Date of Award

Winter 2022

Project Type

Dissertation

Program or Major

Electrical and Computer Engineering

Degree Name

Doctor of Philosophy

First Advisor

Richard A Messner

Second Advisor

James M Ryan

Third Advisor

John LaCourse

Abstract

The second-generation SONTRAC instrument is being designed by UNH and NASA to detect solar neutrons, a game-changing observation for understanding particle acceleration at the Sun. The new instrument targets small satellites with highly constrained size, mass, and power; bringing a new set of challenges to the design of the instrument electronics. SONTRAC uses silicon photomultiplier detectors to image neutron scattered proton tracks in a scintillating fiber bundle. Individual detector readout provides the best performance, but is not achievable within the size, mass and power constrains for a small satellite. To overcome this problem, we explored detectors configured in strips to generate 1D projections.

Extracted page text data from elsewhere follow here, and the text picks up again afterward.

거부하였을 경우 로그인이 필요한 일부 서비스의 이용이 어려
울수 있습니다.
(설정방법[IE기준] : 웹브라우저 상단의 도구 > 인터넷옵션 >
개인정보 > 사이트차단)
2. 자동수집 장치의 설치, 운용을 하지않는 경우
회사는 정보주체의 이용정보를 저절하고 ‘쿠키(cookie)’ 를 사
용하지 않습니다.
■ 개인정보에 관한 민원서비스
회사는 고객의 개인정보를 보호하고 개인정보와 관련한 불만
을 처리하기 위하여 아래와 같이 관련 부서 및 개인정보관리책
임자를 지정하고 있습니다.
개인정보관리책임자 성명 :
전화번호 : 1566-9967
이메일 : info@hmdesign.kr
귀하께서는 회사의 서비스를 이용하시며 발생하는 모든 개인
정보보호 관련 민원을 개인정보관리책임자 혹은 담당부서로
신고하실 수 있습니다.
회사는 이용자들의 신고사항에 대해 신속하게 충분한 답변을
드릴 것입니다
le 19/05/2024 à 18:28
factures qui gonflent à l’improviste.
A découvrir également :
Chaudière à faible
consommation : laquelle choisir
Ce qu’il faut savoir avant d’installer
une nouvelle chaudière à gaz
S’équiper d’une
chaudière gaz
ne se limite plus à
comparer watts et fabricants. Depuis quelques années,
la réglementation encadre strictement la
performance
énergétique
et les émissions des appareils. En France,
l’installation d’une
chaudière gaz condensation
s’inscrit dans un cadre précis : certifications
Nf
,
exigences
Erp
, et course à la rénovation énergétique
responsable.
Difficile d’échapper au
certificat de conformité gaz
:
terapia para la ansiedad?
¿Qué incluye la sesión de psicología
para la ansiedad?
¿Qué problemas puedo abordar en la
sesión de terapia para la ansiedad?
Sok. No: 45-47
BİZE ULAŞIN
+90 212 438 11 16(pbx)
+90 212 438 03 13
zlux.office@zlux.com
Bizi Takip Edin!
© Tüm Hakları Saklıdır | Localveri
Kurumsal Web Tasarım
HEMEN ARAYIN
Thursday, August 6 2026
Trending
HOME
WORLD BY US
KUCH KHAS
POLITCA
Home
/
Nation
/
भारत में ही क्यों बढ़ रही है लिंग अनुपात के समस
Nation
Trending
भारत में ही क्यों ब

The strip readout concept encodes the proton track positions in 1D projections reducing the number of channels, but it requires reconstruction. Reconstruction of proton tracks poses a difficult challenge because tracks are encoded in the same set of 1D projections and can be ambiguous. Detector and electronic noise further degrade the reconstruction accuracy and requires pre-processing to reduce noise, ambiguity and improve track reconstruction. This work entailed the design of a 1D projection readout system and development of a reconstruction algorithm to recover the proton tracks from the projections for simulated and real data in the presence of detector and electronic noise.